Ils se font engager à Daggsville, ville minière, par Monsieur Noone. Pendant deux ans, ils seront "danseuses" dans son bar, bluffantes et divertissantes créatures venant combler le manque de femmes. Ils pratiquent ce jeu de travestissement qu'ils adorent jusqu'à ce que John ne fasse plus illusion, contrairement à Thomas.
Thomas a dix-sept ans, John seize. Ils s'engagent dans l'armée et combattent les Indiens des Grandes Plaines. Les amis sont devenus amants - "John Cole était mon amour, tout mon amour était pour lui."
"Ça serait dur de vivre sans lui. Voilà ce que je me dis. Dans cette partie du pays, il y a deux ou trois étoiles filantes par minute. Ça doit être l'époque. Comme tout le monde, elles cherchent de la vie."
Quand John doit quitter l'armée parce qu'il est malade, Thomas le suit et ils emmènent une jeune indienne de huit ans, Sioux ramenée au fort après une expédition vengeresse où quasi toute la tribu est massacrée. Comme ils n'arrivent pas à prononcer son prénom, ils l'appellent Winona.
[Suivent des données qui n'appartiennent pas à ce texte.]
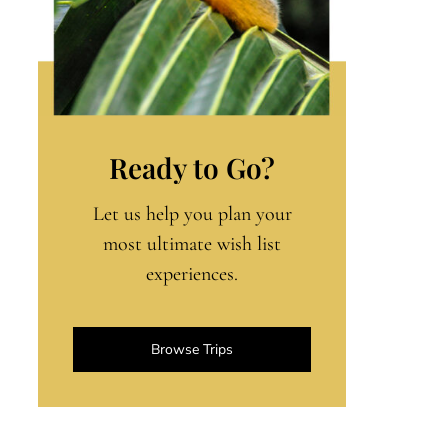
Ready to Go?
Let us help you plan your
most ultimate wish list
experiences.
Browse Trips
Elle sera leur fille adoptive,Winona Cole.
"Je dis ma fille, même si je sais bien qu'elle ne l'est pas. Ma pupille, mon ange, le résultat d'un instinct étrange et profondément enfoui qui a réussi à dérober un peu d'amour à l'injustice."
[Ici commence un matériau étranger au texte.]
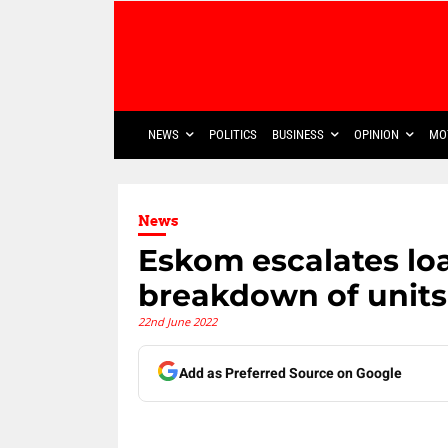
NEWS
POLITICS
BUSINESS
OPINION
MO
News
Eskom escalates lo
breakdown of units
22nd June 2022
Add as Preferred Source on Google
Share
Ils repassent par la case spectacle chez Monsieur Noone, établi à Grands Rapides, avant de réintégrer l'armée et de participer à la Guerre de Sécession. Capturés, ils servent de monnaie d'échange contre des Confédérés, reviennent méconnaissables et choisissent de rejoindre Elijah Magan, l'un de leurs camarades de troupe, pour l'aider dans sa ferme.
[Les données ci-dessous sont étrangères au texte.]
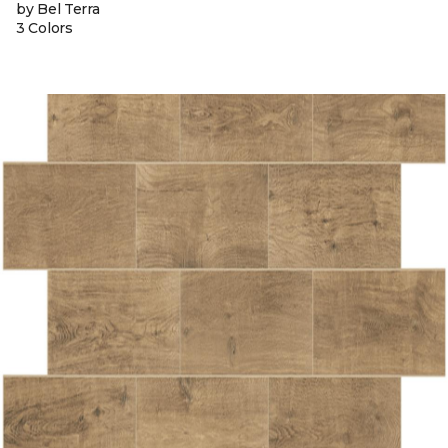
by Bel Terra
3 Colors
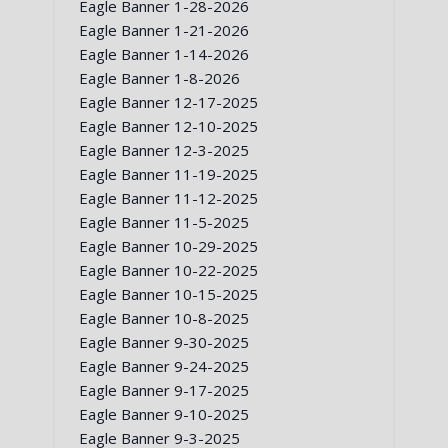
Eagle Banner 1-28-2026
Eagle Banner 1-21-2026
Eagle Banner 1-14-2026
Eagle Banner 1-8-2026
Eagle Banner 12-17-2025
Eagle Banner 12-10-2025
Eagle Banner 12-3-2025
Eagle Banner 11-19-2025
Eagle Banner 11-12-2025
Eagle Banner 11-5-2025
Eagle Banner 10-29-2025
Eagle Banner 10-22-2025
Eagle Banner 10-15-2025
Eagle Banner 10-8-2025
Eagle Banner 9-30-2025
Eagle Banner 9-24-2025
Eagle Banner 9-17-2025
Eagle Banner 9-10-2025
Eagle Banner 9-3-2025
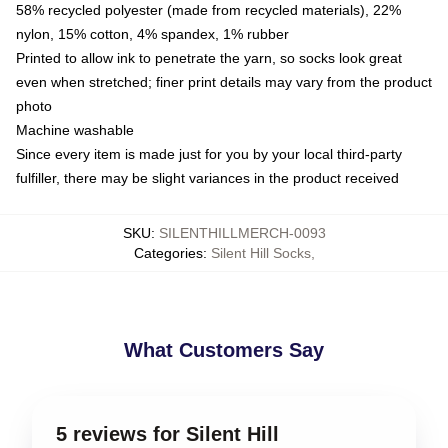
58% recycled polyester (made from recycled materials), 22%
nylon, 15% cotton, 4% spandex, 1% rubber
Printed to allow ink to penetrate the yarn, so socks look great
even when stretched; finer print details may vary from the product
photo
Machine washable
Since every item is made just for you by your local third-party
fulfiller, there may be slight variances in the product received
SKU
:
SILENTHILLMERCH-0093
Categories
:
Silent Hill Socks
,
What Customers Say
5 reviews for Silent Hill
Sebastian Barry signe un roman diablement séduisant et profondément humain qui raconte comment nos vies peuvent être éreintées par le rouleau compresseur de l'Histoire. Il nous parle d'émigration, de reconstruction de soi et d'une famille à soi, de batailles sans pitié, de chasse aux bisons, dans des scènes étonnantes de réalisme, très cinématographiques.
Il nous dit le complexe des hommes, prompts à se jeter à corps perdu dans de véritables boucheries et d'en souffrir d'une façon qui les marque au fer rouge. Il souligne là le saisissant contraste entre le pur cauchemar, l'indicible horreur, et le bonheur qui peut être aussi intense qu'apaisant, un bonheur niché au coeur de l'amour, seul refuge. L'amour de pères de substitution pour une Indienne sans famille, l'amour d'un homme pour un autre.
Le roman de Sebastian Barry prend racines dans sa propre histoire et sa source dans le coming out de son fils Toby à l'âge de seize ans, une révélation.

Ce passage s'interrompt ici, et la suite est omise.